[Opening RECORDS FOR PROCESSING section]
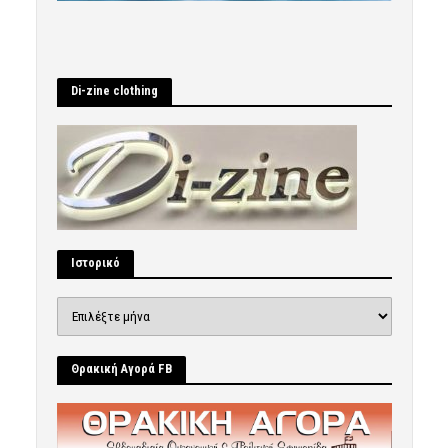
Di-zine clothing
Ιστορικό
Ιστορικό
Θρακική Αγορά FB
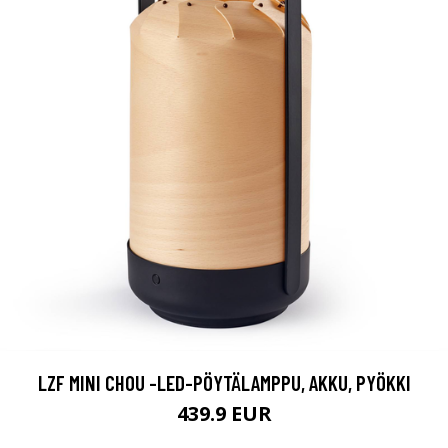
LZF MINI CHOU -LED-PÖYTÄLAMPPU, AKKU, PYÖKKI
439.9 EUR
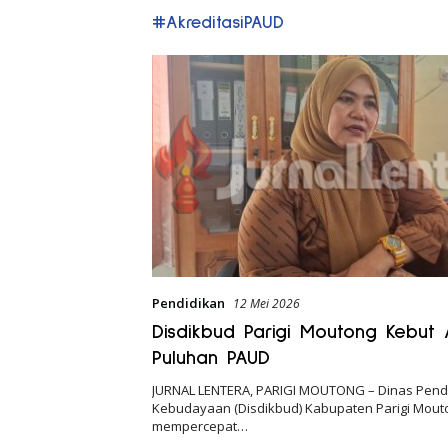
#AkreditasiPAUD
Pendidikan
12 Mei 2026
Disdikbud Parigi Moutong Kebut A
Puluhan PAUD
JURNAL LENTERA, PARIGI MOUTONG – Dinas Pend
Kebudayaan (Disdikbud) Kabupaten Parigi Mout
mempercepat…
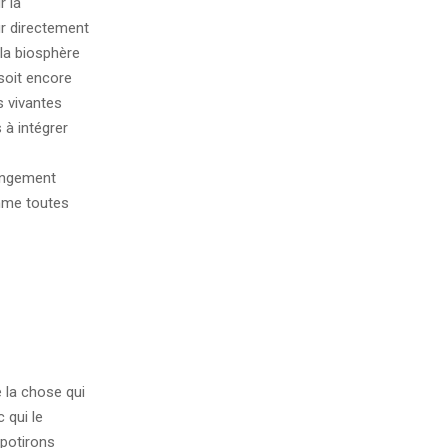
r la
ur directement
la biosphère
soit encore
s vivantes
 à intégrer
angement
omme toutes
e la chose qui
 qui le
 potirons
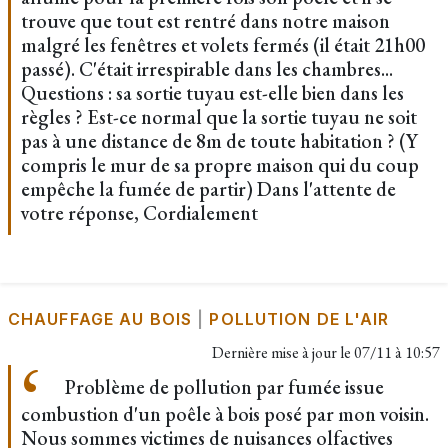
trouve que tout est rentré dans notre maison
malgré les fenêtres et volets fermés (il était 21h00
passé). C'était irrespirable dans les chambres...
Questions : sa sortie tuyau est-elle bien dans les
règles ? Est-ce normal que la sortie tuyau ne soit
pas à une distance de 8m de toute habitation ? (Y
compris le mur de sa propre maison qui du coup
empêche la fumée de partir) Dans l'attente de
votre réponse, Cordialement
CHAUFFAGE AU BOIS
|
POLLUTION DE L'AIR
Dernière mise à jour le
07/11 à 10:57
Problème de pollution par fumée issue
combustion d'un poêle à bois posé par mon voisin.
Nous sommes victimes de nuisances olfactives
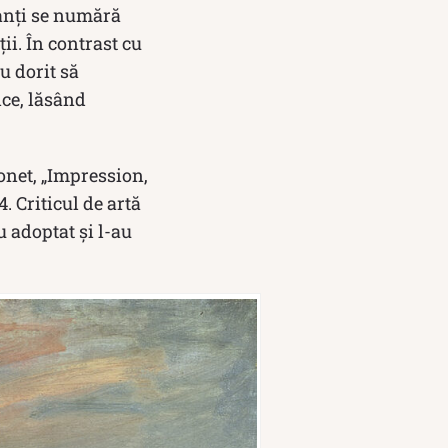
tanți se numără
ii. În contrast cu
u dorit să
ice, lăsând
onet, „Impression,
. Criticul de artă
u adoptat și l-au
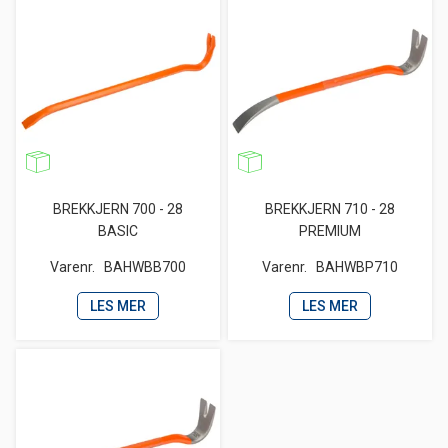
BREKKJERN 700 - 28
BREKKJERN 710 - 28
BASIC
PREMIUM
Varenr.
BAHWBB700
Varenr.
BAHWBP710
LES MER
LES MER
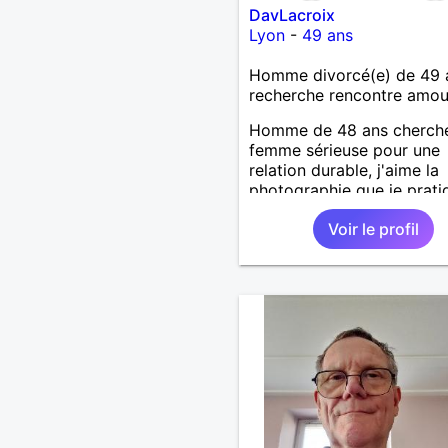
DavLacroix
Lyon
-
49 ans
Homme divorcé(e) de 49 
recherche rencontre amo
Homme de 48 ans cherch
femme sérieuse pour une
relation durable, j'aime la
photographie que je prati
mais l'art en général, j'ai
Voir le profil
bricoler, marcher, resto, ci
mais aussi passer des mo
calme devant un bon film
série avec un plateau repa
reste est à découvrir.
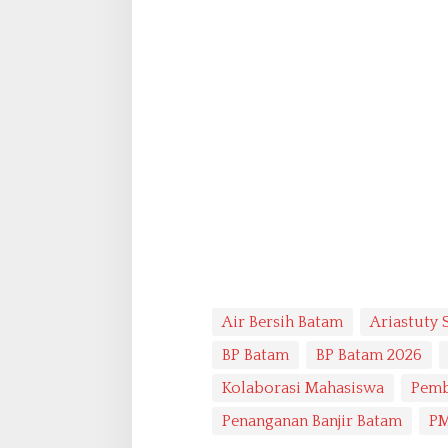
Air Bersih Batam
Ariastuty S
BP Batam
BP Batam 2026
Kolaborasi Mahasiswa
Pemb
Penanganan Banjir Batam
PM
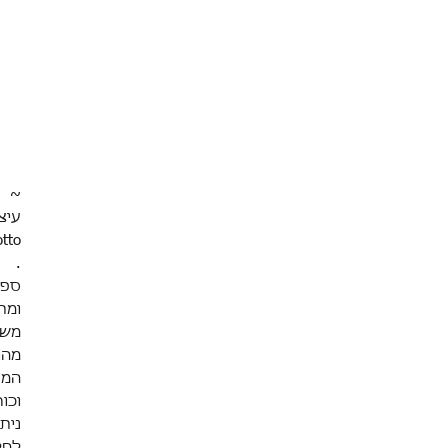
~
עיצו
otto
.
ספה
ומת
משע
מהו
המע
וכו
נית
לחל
[Closing RECORDS FOR PROCESSING section]
→ **EXERCISE DETAILS**
If a line in the records has the word "Homme", copy that line.

→ **ANSWER SPACE**
Homme divorcé(e) de 49 
Homme de 48 ans cherch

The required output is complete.